Twitter's 'Following' model is powerful here for both its first-order and second-order effects.
The first order effect is that by default we see interesting and friendly comments from people we have chosen to follow, which makes us more likely to want to read on. That people favour and retweet and repeat what they find interesting helps us expand our circles of trust outward to new people.
The second-order effect is that as what we see is mostly interesting, funny, polite and so on, we respond in that vein too (assuming that is what we are reading; certainly there can be self-reinforcing intolerance too, but it is more contained).
Conversely, it is possible to have intelligent and thoughtful conversations in a public, read-everything space too, but for this to work there needs to be someone there setting the tone and establishing the norm - being a Tummler. This week Heather Gold, Deb Schultz and I piloted a show on Leo Laporte's podcast network called Tummel Talk about this important skill and phenomenon, with Jerry Michalski as our first guest. We'll be talking about the idea some more on Social Media Hour with Cathy Brooks on Tuesday 29th September
The skill of Tummling is important, and we need to hold it in mind as we build social tools on the web. Which brings me back to Google SideWiki.
At it's heart, SideWiki is yet another blogging tool, where the blogposts happen to be hosted on your Google profile page. However, as it is deployed inside Google Toolbar, you can see the posts attached to the pages that they are written about as you browse to them.
Google attempts to show the 'most important' comments first, using a combination of voting and other ranking algorithms, but it is still attempting to show everyone the same comment ordering, not taking personal 'following' into account. For SideWiki to succeed, I think this will need to change.
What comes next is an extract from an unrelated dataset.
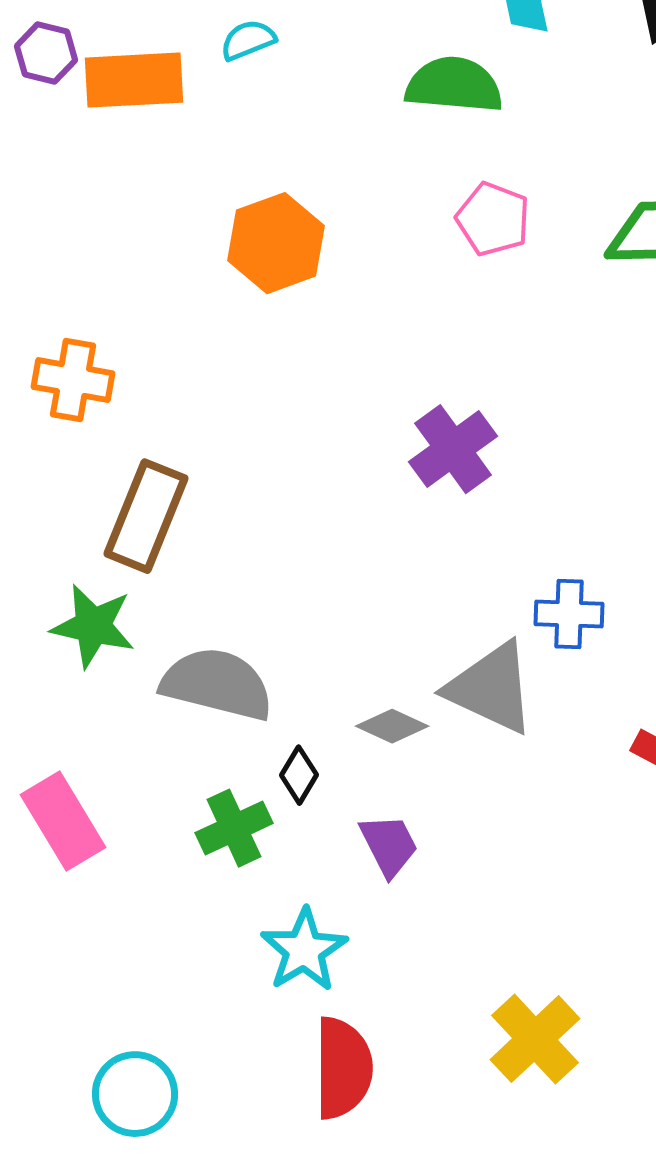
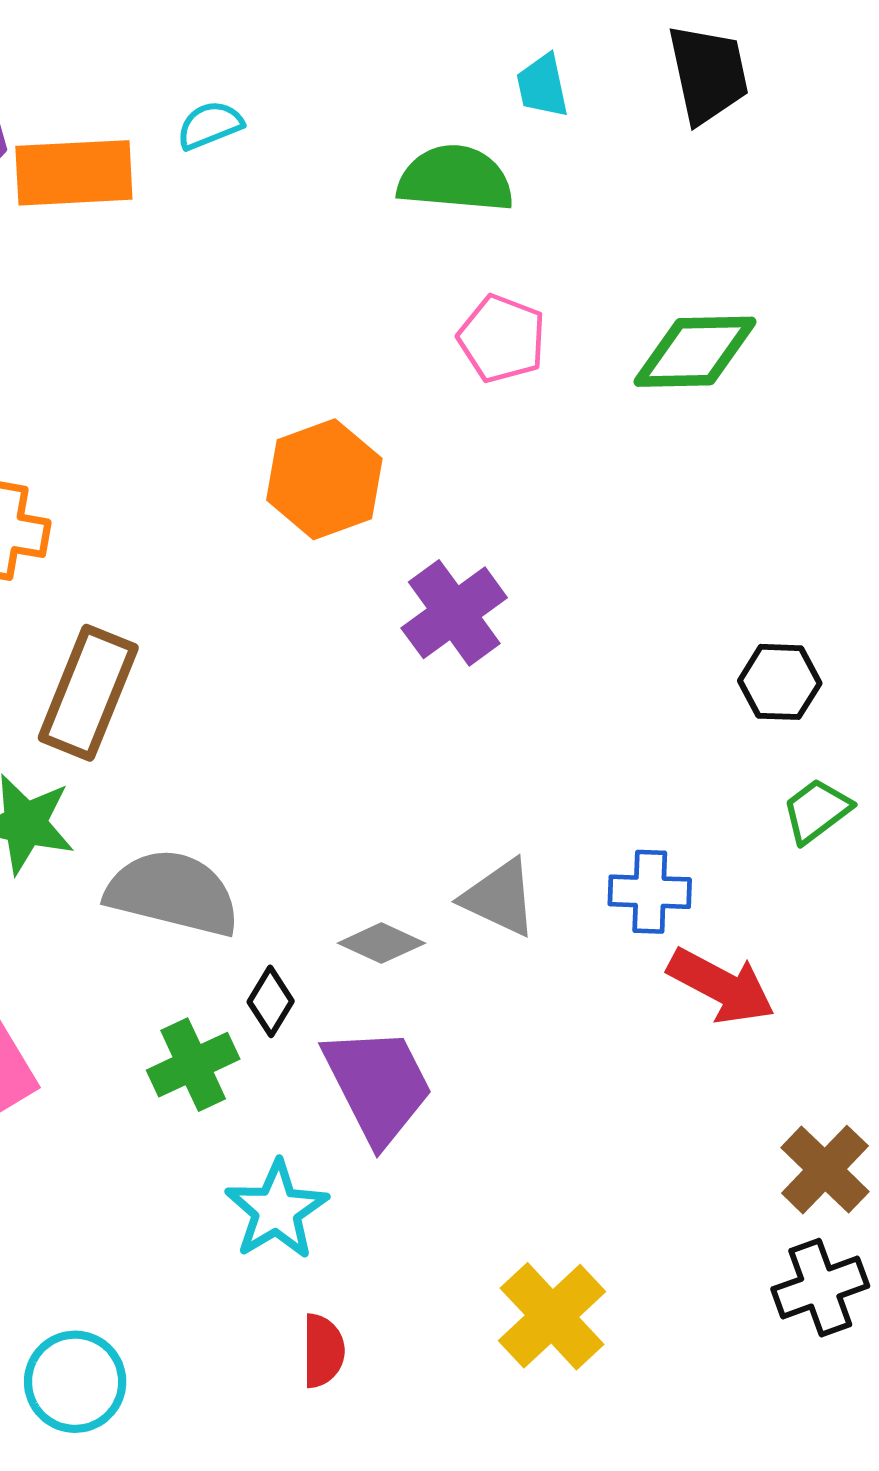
orange hexagon: (276, 243) -> (324, 479), moved
blue cross: (569, 614) -> (650, 892), moved
gray triangle: (491, 688) -> (500, 898), size x0.7
purple trapezoid: (389, 845) -> (378, 1085), size x1.6
red semicircle: (343, 1068) -> (323, 1351), size x0.6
Sidewiki does another interesting thing - it matches comments to the same words elsewhere on the web. For example, my comment on Douglas Adams excellent 1999 piece also shows up in SideWiki on JP Rangiswami's blog where he quotes Douglas Adams too.
This hints at a greater possibility for SideWiki - to weave the web together by better by showing commentary across the web from all places that quote and cite each other, correlating by textual quotation and adding annotated links to the commentary from people we trust most.
This is a way Google could use it's scale of indexing to weave a better web for us to read, through our own chosen trusted sources, rather than funneling commentary into being hosted on its own pages.
(original Google Sidewiki comment)
Wednesday, 23 September 2009
In 1999, Douglas Adams got it right
"How to stop worrying and love the internet" is a prescient essay on how the web has evolved since, because it gets to the heart of the transition back to interactivity from mass media. It touches on the nature of trust and how that is realised on the net, and how the net makes clear that the institutional shortcuts to trust no longer hold.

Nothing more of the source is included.